My favorite cabinet in this museum is the step-by-step process transforming a semiconductor crystal into an integrated circuit. I'm also excited to see a few "big" computers, such as IBM System/360 and UNIVAC. There are two functional room-sized computers, PDP-1 and IBM 1401, at the museum. However, there wasn't a demo scheduled on the day of my visit so I couldn't see these computers in action.
Hiller Aviation Museum
Another Bay Area museum I visited is Hiller Aviation Museum. It is an aircraft history museum, with a collection of about 50 aircraft.
Most aviation museums start with a (replica of) Wright Flyer, but I saw something older at this museum: an 1869 Aviator. The Aviator had no pilot and was a lighter-than-air flight, but it's 34 years older than Wright Flyer.
My favorite exhibit at this museum is the cockpit of a Boeing 747-100 airliner. The docent let me sit in the captain's seat, and then introduced to me some of the controls.
Hiller Aviation Museum is located adjacent to San Carlos Airport, a real-life general aviation airport. After I left the museum, I went to the end of SQL Runway 30, watching airplanes taking off and landing.
BART, Caltrain, and Cable Car
San Carlos is a general aviation airport that for light airplanes. As for major airports for commercial traffic, I've been to three: San Francisco (SFO), San Jose (SJC), and Oakland (OAK). If I was not provided with a rental car, I prefer mass transportation rather than taxis to reduce my carbon footprint.
I can leave SFO airport by Bay Area Rapid Transit (BART), a subway system with trains going to downtown San Francisco every 15 minutes. I figured out BART pretty quickly, because it's very similar to the subway systems in Shanghai and Beijing.
SJC and OAK airports did not have BART service when I visited in 2017, but they are close to Caltrain, a commuter rail system that runs around the San Francisco Peninsula, with trains every 30 minutes. Caltrain is full of traps to a visitor like me: I need a Clipper card for fare payment, and I must tap the card at the station before boarding a train and tap again at the destination after exiting the train. Forgetting to tap or double tapping would result in either a fine or being charged the maximum fare.

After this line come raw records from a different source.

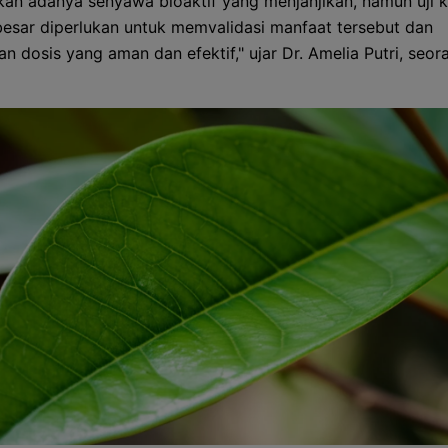
an adanya senyawa bioaktif yang menjanjikan, namun uji kl
besar diperlukan untuk memvalidasi manfaat tersebut dan
 dosis yang aman dan efektif," ujar Dr. Amelia Putri, seora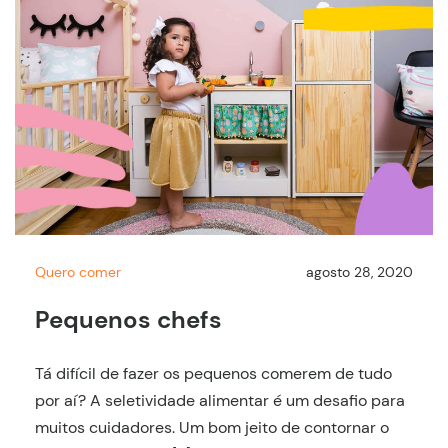
Quero comer
agosto 28, 2020
Pequenos chefs
Tá difícil de fazer os pequenos comerem de tudo
por aí? A seletividade alimentar é um desafio para
muitos cuidadores. Um bom jeito de contornar o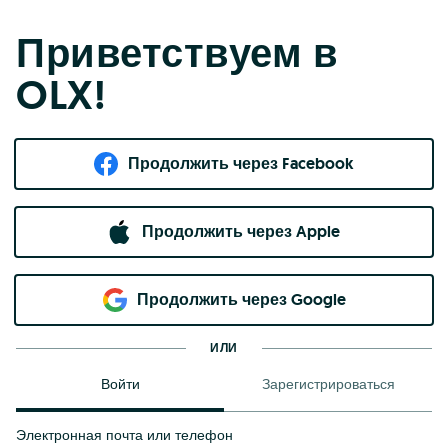
Приветствуем в
OLX!
Продолжить через Facebook
Продолжить через Apple
Продолжить через Google
ИЛИ
Войти
Зарегистрироваться
Электронная почта или телефон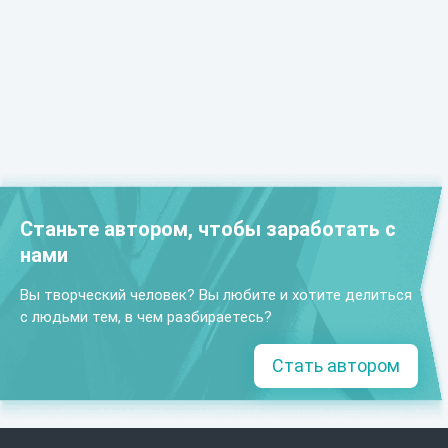
Станьте автором, чтобы заработать с
нами
Вы творческий человек? Вы любите и хотите делиться
с людьми тем, в чем разбираетесь?
Стать автором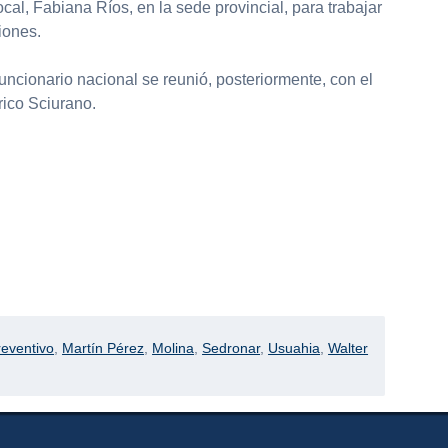
cal, Fabiana Ríos, en la sede provincial, para trabajar
iones.
ncionario nacional se reunió, posteriormente, con el
ico Sciurano.
reventivo
,
Martín Pérez
,
Molina
,
Sedronar
,
Usuahia
,
Walter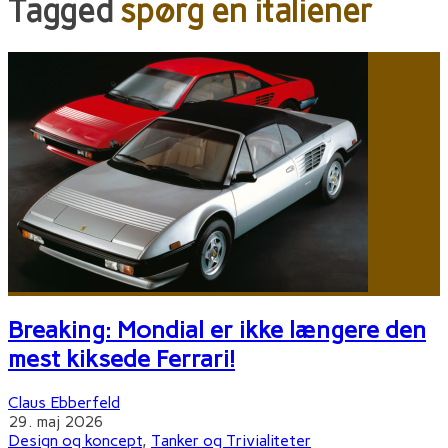
Tagged
spørg en italiener
Breaking: Mondial er ikke længere den
mest kiksede Ferrari!
Claus Ebberfeld
29. maj 2026
Design og koncept
,
Tanker og Trivialiteter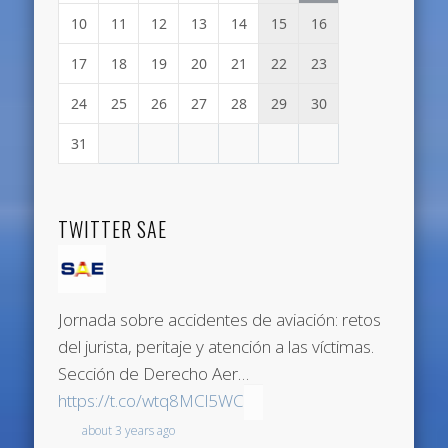
10
11
12
13
14
15
16
17
18
19
20
21
22
23
24
25
26
27
28
29
30
31
TWITTER SAE
Jornada sobre accidentes de aviación: retos
del jurista, peritaje y atención a las víctimas.
Sección de Derecho Aer…
https://t.co/wtq8MCl5WC
about 3 years ago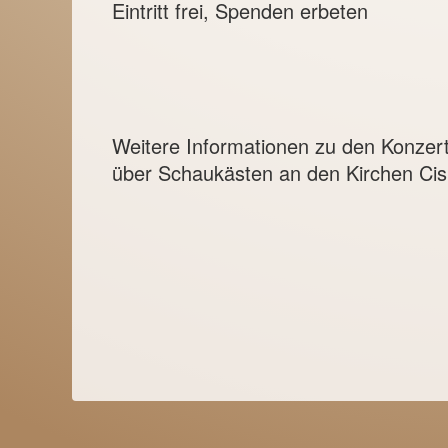
Eintritt frei, Spenden erbeten
Weitere Informationen zu den Konzer
über Schaukästen an den Kirchen Cis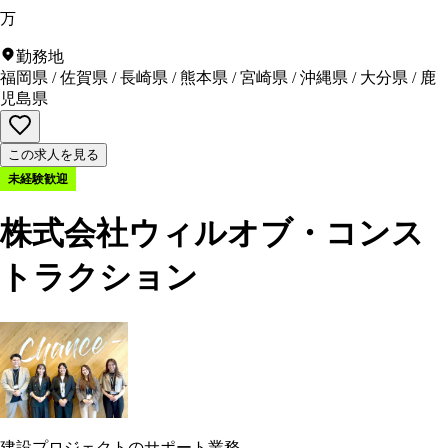
万
勤務地
福岡県
/
佐賀県
/
長崎県
/
熊本県
/
宮崎県
/
沖縄県
/
大分県
/
鹿
児島県
この求人を見る
未経験歓迎
株式会社ウィルオブ・コンス
トラクション
建設プロジェクトのサポート業務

Rants aside, the most unique ground transportation system in the Bay Area has to be the San Francisco cable car system, the world's last manually operated cable car system. I rode the cable car in the rain, visited the Cable Car Museum to learn its history and operations, and then stood at a street corner to watch how gripman starts and stops the cable car at a hilltop station. It's an interesting experience to see, learn, and ride this national historic landmark.
EarthCache in Bay Area
I became a geocacher in 2013, which changed how I travel. I tried to include a bit of geocaching in each of my four Bay Area trips in 2016 and 2017.

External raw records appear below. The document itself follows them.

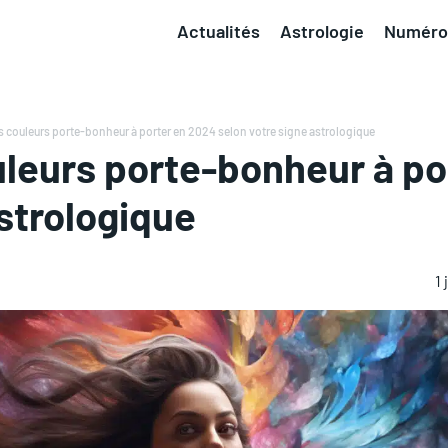
Actualités
Astrologie
Numéro
s couleurs porte-bonheur à porter en 2024 selon votre signe astrologique
leurs porte-bonheur à po
strologique
1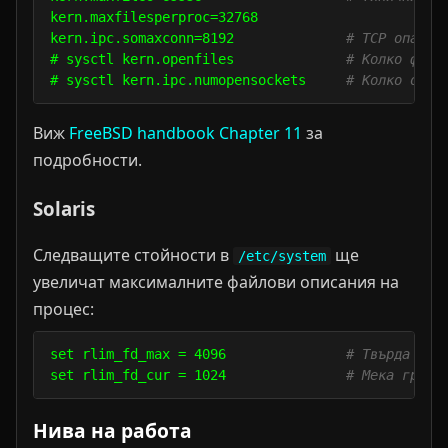
kern.maxfilesperproc=32768

kern.ipc.somaxconn=8192              
# TCP опашка
# sysctl kern.openfiles              
# Колко файл
# sysctl kern.ipc.numopensockets     
# Колко отво
Виж
FreeBSD handbook Chapter 11
за
подробности.
Solaris
Следващите стойности в
ще
/etc/system
увеличат максималните файлови описания на
процес:
set rlim_fd_max = 4096               
# Твърда гра
set rlim_fd_cur = 1024               
# Мека грани
Нива на работа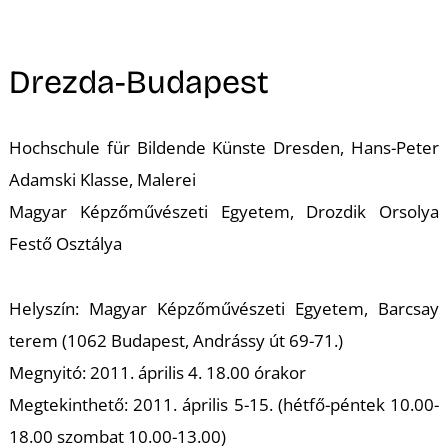
A
Drezda-Budapest
Hochschule für Bildende Künste Dresden, Hans-Peter
Adamski Klasse, Malerei
Magyar Képzőművészeti Egyetem, Drozdik Orsolya
Festő Osztálya
Helyszín: Magyar Képzőművészeti Egyetem, Barcsay
terem (1062 Budapest, Andrássy út 69-71.)
Megnyitó: 2011. április 4. 18.00 órakor
Megtekinthető: 2011. április 5-15. (hétfő-péntek 10.00-
18.00 szombat 10.00-13.00)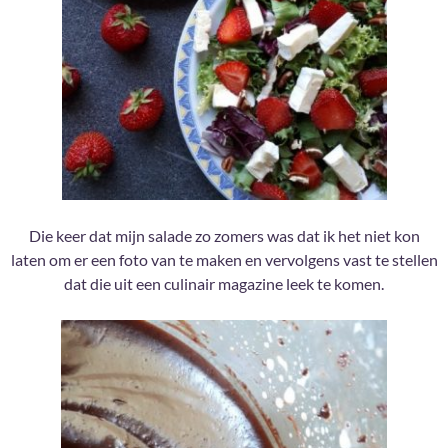
Die keer dat mijn salade zo zomers was dat ik het niet kon
laten om er een foto van te maken en vervolgens vast te stellen
dat die uit een culinair magazine leek te komen.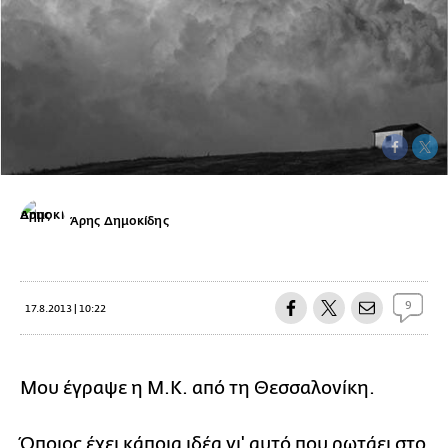
Άρης Δημοκίδης
9
17.8.2013 | 10:22
Μου έγραψε η Μ.Κ. από τη Θεσσαλονίκη.
Όποιος έχει κάποια ιδέα γι' αυτό που ρωτάει στο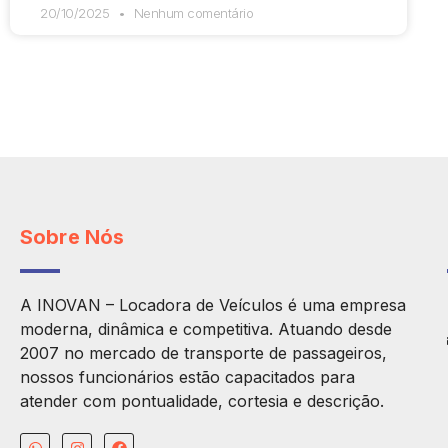
20/10/2025
Nenhum comentário
Sobre Nós
A INOVAN – Locadora de Veículos é uma empresa
moderna, dinâmica e competitiva. Atuando desde
2007 no mercado de transporte de passageiros,
nossos funcionários estão capacitados para
atender com pontualidade, cortesia e descrição.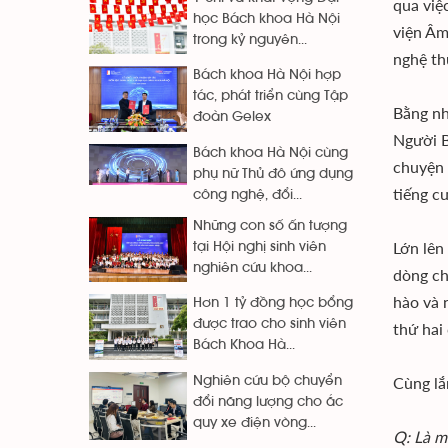
qua việ
học Bách khoa Hà Nội
viện Âm
trong kỷ nguyên...
nghệ th
Bách khoa Hà Nội hợp
tác, phát triển cùng Tập
Bằng nh
đoàn Gelex
Người B
Bách khoa Hà Nội cùng
chuyện 
phụ nữ Thủ đô ứng dụng
tiếng c
công nghệ, đổi...
Những con số ấn tượng
Lớn lên
tại Hội nghị sinh viên
nghiên cứu khoa...
dòng ch
hào và 
Hơn 1 tỷ đồng học bổng
được trao cho sinh viên
thứ hai
Bách Khoa Hà...
Cùng lắ
Nghiên cứu bộ chuyển
đổi năng lượng cho ắc
quy xe điện vòng...
Q: Là m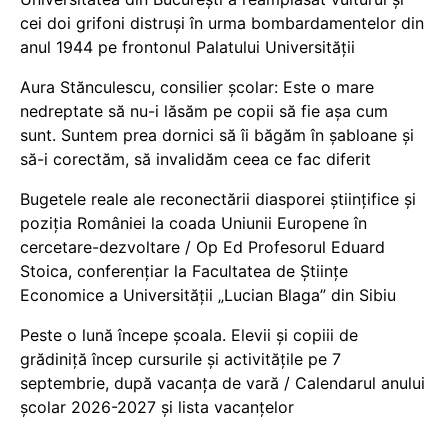
cei doi grifoni distruși în urma bombardamentelor din
anul 1944 pe frontonul Palatului Universității
Aura Stănculescu, consilier școlar: Este o mare
nedreptate să nu-i lăsăm pe copii să fie așa cum
sunt. Suntem prea dornici să îi băgăm în șabloane și
să-i corectăm, să invalidăm ceea ce fac diferit
Bugetele reale ale reconectării diasporei științifice și
poziția României la coada Uniunii Europene în
cercetare-dezvoltare / Op Ed Profesorul Eduard
Stoica, conferențiar la Facultatea de Științe
Economice a Universității „Lucian Blaga” din Sibiu
Peste o lună începe școala. Elevii și copiii de
grădiniță încep cursurile și activitățile pe 7
septembrie, după vacanța de vară / Calendarul anului
școlar 2026-2027 și lista vacanțelor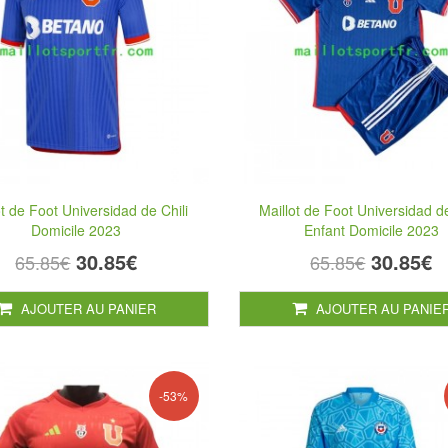
ot de Foot Universidad de Chili
Maillot de Foot Universidad de
Domicile 2023
Enfant Domicile 2023
30.85€
30.85€
65.85€
65.85€
AJOUTER AU PANIER
AJOUTER AU PANIE
-53%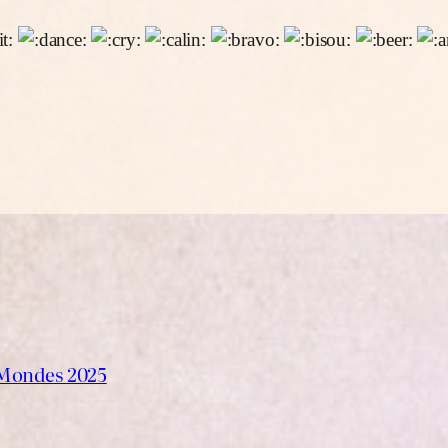
s Mondes 2025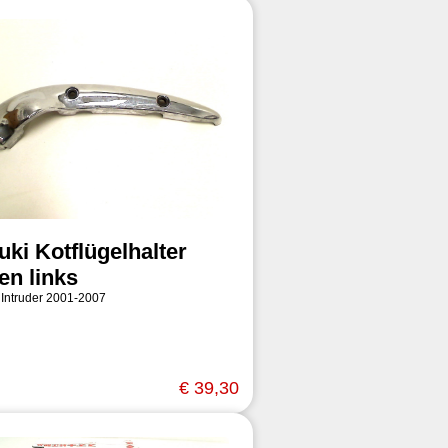
uki Kotflügelhalter
en links
 Intruder 2001-2007
€ 39,30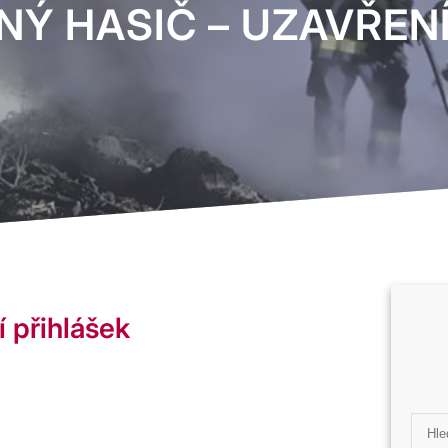
Ý HASIČ – UZAVŘENÍ
 přihlášek
S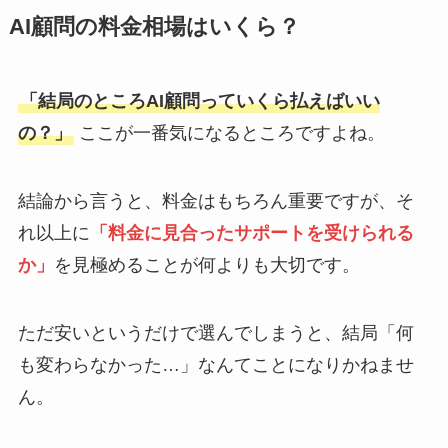
AI顧問の料金相場はいくら？
「結局のところAI顧問っていくら払えばいい
の？」
ここが一番気になるところですよね。
結論から言うと、料金はもちろん重要ですが、そ
れ以上に
「料金に見合ったサポートを受けられる
か」
を見極めることが何よりも大切です。
ただ安いというだけで選んでしまうと、結局「何
も変わらなかった…」なんてことになりかねませ
ん。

The first park I visited is Don Edwards San Francisco Bay National Wildlife Refuge. I selected this park because it has an unusual shape on Google Maps: dozens of thin curved lines surrounding dozens of small "lakes". When I arrived on site, I understood how the shape came to be: the refuge stretches along a marshy shoreline, where each "lake" is a pond, and each curved line is a levee that separates adjacent ponds and provides a hiking trail. There are 4 EarthCaches in this park, asking me to view and measure various sediments deposited in the levees and surrounding area. These are the first geocaches I logged in Northern California. I also hiked in the adjacent Coyote Hills Regional Park on the same day, and found my first physical geocache in Northern California.

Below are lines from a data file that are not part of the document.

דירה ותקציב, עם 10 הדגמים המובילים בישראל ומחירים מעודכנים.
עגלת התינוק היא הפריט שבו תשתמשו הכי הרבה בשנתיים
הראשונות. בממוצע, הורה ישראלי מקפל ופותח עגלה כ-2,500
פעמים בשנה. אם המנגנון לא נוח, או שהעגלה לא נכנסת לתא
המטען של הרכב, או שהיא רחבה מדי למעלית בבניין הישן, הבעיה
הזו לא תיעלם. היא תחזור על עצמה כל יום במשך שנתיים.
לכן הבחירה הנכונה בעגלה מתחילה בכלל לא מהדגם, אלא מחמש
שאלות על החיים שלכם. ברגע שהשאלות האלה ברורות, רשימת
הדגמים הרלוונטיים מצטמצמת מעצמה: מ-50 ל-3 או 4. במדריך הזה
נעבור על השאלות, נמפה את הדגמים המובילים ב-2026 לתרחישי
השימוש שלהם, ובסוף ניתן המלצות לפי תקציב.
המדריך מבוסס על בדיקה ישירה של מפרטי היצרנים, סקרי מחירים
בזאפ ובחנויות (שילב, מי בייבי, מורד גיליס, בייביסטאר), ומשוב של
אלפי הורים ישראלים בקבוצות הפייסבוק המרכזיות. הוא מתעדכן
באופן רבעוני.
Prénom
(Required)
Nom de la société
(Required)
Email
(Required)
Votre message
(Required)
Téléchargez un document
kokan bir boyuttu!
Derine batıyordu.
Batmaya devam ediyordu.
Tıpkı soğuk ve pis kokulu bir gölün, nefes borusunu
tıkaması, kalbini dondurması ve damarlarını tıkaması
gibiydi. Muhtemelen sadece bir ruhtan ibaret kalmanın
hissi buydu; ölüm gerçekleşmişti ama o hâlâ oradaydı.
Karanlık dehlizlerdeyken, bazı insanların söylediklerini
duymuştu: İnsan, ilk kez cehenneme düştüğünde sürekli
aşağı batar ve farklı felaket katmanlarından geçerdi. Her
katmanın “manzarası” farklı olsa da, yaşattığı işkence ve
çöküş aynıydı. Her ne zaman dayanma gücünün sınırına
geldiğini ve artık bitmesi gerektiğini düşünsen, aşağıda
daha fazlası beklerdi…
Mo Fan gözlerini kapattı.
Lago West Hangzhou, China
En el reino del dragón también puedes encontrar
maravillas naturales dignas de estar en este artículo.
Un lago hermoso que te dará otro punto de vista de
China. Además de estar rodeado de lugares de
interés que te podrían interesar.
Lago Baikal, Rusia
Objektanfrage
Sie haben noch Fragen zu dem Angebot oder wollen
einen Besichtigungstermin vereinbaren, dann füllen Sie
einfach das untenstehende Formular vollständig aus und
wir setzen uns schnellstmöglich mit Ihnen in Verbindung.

Apart from these, I also visited the oldest passenger railroad station in California, and found out what's behind Facebook's iconic 👍 sign.
Goodbye, Bay Area
After six visits to the San Francisco Bay Area, I moved to east coast, and now lives very far from Northern California. Nevertheless, I still remember my short few days in the Bay Area, especially when I watch Silicon Valley HBO.